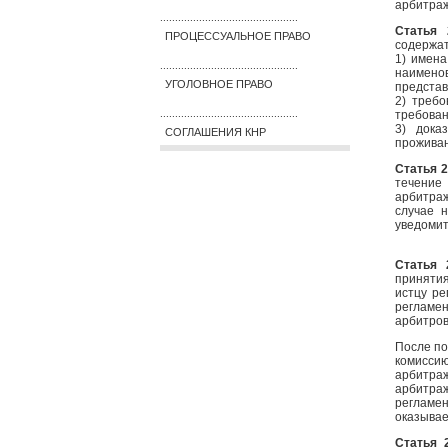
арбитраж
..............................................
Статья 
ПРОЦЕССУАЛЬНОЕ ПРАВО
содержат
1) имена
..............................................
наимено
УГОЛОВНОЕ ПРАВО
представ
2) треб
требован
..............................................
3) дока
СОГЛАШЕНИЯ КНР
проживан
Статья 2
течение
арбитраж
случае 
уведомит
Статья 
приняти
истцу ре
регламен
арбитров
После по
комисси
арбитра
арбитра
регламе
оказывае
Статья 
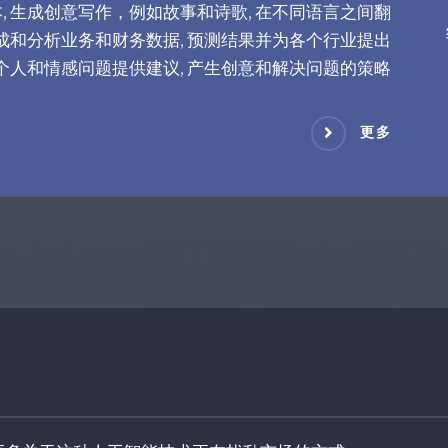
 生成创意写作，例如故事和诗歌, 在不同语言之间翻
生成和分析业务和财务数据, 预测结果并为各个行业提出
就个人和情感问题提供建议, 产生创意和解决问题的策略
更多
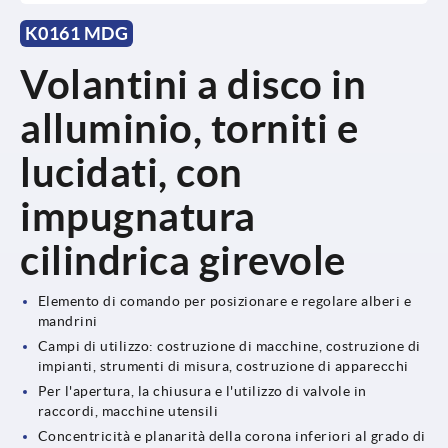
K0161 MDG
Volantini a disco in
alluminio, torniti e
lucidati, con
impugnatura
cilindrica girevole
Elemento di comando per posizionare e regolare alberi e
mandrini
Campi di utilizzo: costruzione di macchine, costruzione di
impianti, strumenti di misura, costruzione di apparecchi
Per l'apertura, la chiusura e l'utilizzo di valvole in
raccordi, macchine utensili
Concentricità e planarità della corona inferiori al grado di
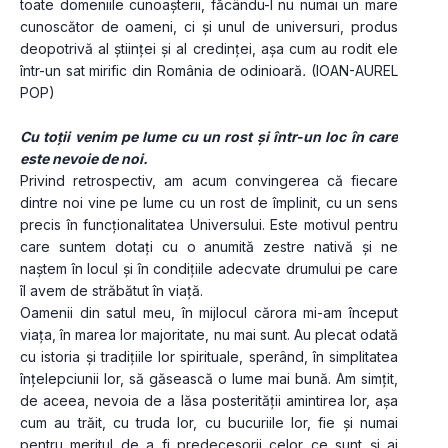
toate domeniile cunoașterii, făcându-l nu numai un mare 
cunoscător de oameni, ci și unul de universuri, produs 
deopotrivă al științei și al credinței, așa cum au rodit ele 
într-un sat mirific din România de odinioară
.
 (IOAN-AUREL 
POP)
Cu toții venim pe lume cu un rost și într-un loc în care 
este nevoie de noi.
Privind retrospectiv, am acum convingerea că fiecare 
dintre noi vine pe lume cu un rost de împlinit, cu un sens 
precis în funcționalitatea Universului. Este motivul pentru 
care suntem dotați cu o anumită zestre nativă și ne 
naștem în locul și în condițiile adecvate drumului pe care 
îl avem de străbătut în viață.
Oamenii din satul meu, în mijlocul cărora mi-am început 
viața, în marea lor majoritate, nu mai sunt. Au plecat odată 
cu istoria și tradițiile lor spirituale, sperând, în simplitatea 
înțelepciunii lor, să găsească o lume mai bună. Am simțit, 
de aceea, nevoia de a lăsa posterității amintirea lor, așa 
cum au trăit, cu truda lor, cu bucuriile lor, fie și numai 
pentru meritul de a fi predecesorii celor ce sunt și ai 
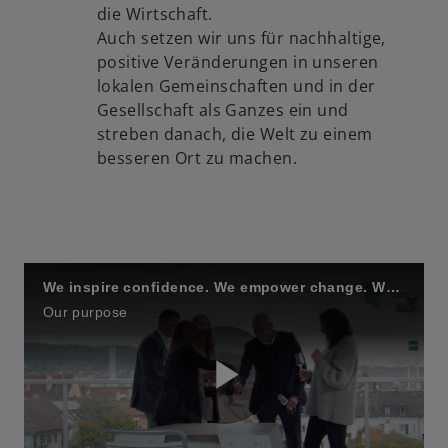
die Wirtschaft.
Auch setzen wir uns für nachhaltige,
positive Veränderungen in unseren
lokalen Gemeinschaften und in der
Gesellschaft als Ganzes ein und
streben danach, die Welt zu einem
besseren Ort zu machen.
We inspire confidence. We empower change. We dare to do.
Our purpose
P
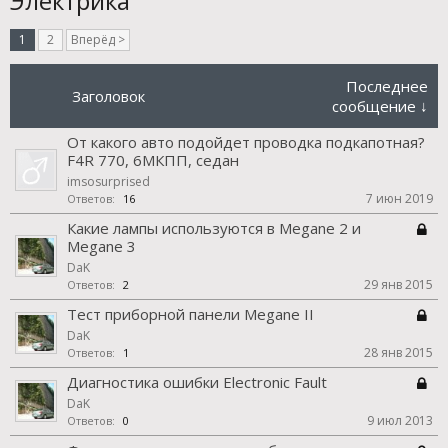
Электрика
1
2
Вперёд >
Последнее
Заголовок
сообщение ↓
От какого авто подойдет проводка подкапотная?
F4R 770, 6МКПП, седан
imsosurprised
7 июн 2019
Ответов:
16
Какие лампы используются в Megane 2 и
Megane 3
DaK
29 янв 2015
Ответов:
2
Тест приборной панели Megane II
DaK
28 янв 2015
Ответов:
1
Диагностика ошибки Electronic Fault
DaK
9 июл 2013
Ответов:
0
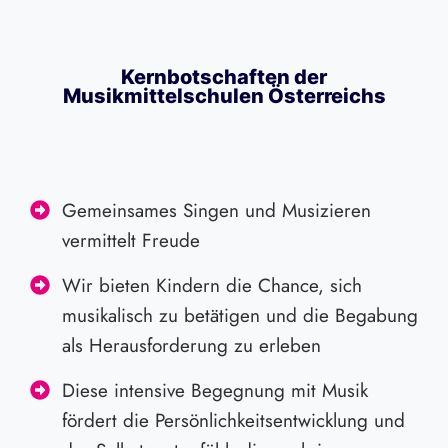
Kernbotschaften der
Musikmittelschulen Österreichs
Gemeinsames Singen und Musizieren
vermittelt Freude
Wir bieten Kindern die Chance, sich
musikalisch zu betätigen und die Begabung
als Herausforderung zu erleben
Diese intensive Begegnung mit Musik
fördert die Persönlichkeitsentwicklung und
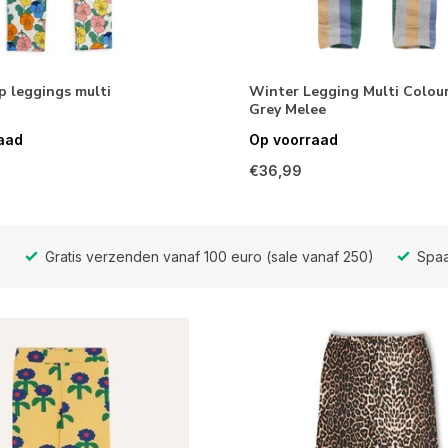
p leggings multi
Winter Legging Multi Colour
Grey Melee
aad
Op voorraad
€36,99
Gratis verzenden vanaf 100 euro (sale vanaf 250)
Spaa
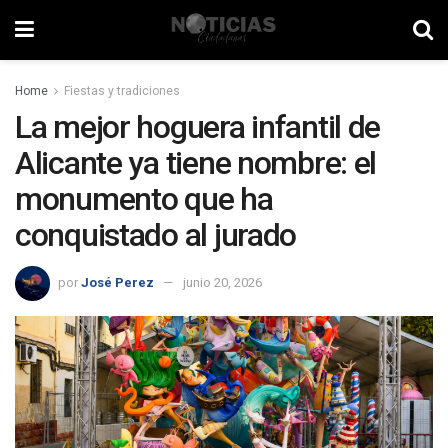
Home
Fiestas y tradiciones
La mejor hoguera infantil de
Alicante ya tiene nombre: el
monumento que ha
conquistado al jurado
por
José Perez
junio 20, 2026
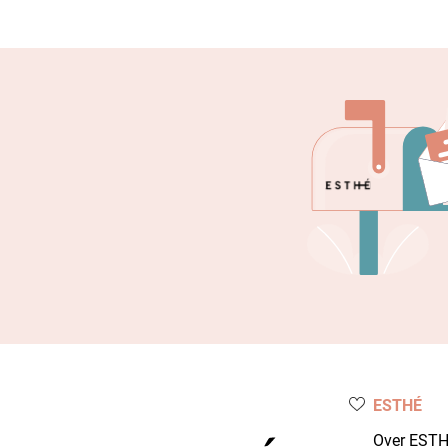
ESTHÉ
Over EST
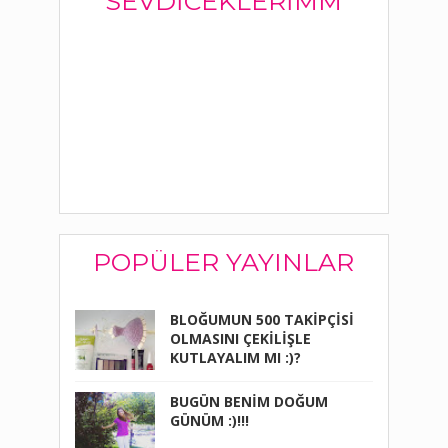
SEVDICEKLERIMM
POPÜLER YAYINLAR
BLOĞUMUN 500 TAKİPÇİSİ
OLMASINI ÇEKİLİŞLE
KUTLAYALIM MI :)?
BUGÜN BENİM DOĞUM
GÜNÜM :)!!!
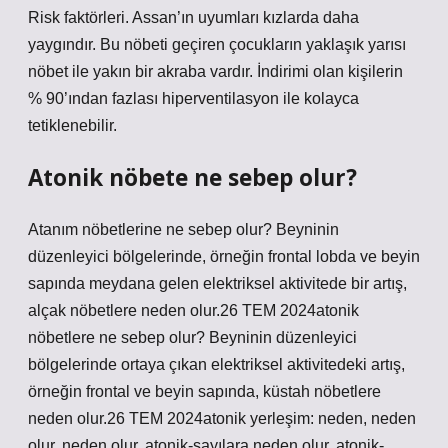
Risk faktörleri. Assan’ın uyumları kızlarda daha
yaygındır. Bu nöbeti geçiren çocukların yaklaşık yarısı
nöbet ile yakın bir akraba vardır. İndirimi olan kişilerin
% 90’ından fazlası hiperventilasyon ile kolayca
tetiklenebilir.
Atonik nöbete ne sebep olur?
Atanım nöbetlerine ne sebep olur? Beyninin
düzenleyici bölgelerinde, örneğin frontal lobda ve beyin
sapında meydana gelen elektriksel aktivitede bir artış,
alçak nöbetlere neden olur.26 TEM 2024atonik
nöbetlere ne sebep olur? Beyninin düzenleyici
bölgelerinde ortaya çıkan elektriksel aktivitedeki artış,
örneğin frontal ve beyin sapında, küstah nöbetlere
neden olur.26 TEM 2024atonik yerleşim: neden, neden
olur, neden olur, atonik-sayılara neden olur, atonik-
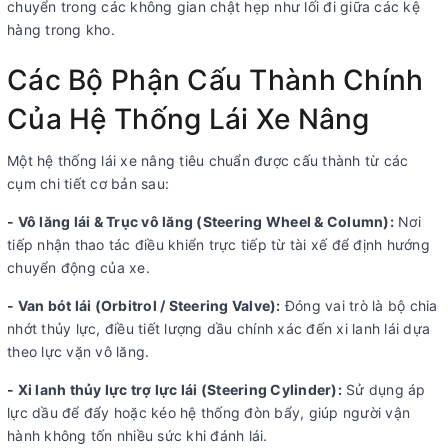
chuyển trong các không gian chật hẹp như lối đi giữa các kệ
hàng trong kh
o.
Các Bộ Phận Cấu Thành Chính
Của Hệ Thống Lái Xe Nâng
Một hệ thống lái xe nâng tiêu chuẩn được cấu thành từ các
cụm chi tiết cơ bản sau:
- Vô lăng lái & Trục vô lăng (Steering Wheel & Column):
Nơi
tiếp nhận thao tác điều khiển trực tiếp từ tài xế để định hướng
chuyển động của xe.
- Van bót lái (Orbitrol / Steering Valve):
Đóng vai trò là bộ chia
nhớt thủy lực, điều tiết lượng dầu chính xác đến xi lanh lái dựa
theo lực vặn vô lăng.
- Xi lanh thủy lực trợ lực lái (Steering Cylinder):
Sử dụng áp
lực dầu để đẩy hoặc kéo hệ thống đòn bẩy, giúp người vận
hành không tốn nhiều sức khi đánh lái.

PROBLEM>
In the entries above, find the line containing "Our purpose" and the line containing "bölgelerinde ortaya çıkan"; give again exactly those two lines and every line between them, minus the pictures.

TASK ANSWER>
Our purpose
P
Электрика
1
2
Вперёд >
Последнее
Заголовок
сообщение ↓
От какого авто подойдет проводка подкапотная?
F4R 770, 6МКПП, седан
imsosurprised
7 июн 2019
Ответов:
16
Какие лампы используются в Megane 2 и
Megane 3
DaK
29 янв 2015
Ответов:
2
Тест приборной панели Megane II
DaK
28 янв 2015
Ответов:
1
Диагностика ошибки Electronic Fault
DaK
9 июл 2013
Ответов:
0
Kernbotschaften der
Musikmittelschulen Österreichs
Gemeinsames Singen und Musizieren
vermittelt Freude
Wir bieten Kindern die Chance, sich
musikalisch zu betätigen und die Begabung
als Herausforderung zu erleben
Diese intensive Begegnung mit Musik
fördert die Persönlichkeitsentwicklung und
p leggings multi
Winter Legging Multi Colour
Grey Melee
aad
Op voorraad
€36,99
Gratis verzenden vanaf 100 euro (sale vanaf 250)
Spaa
Home
Fiestas y tradiciones
La mejor hoguera infantil de
Alicante ya tiene nombre: el
monumento que ha
conquistado al jurado
por
José Perez
junio 20, 2026
ESTHÉ
Over EST
SEVDICEKLERIMM
POPÜLER YAYINLAR
BLOĞUMUN 500 TAKİPÇİSİ
OLMASINI ÇEKİLİŞLE
KUTLAYALIM MI :)?
BUGÜN BENİM DOĞUM
GÜNÜM :)!!!
Risk faktörleri. Assan’ın uyumları kızlarda daha
yaygındır. Bu nöbeti geçiren çocukların yaklaşık yarısı
nöbet ile yakın bir akraba vardır. İndirimi olan kişilerin
% 90’ından fazlası hiperventilasyon ile kolayca
tetiklenebilir.
Atonik nöbete ne sebep olur?
Atanım nöbetlerine ne sebep olur? Beyninin
düzenleyici bölgelerinde, örneğin frontal lobda ve beyin
sapında meydana gelen elektriksel aktivitede bir artış,
alçak nöbetlere neden olur.26 TEM 2024atonik
nöbetlere ne sebep olur? Beyninin düzenleyici
bölgelerinde ortaya çıkan elektriksel aktivitedeki artış,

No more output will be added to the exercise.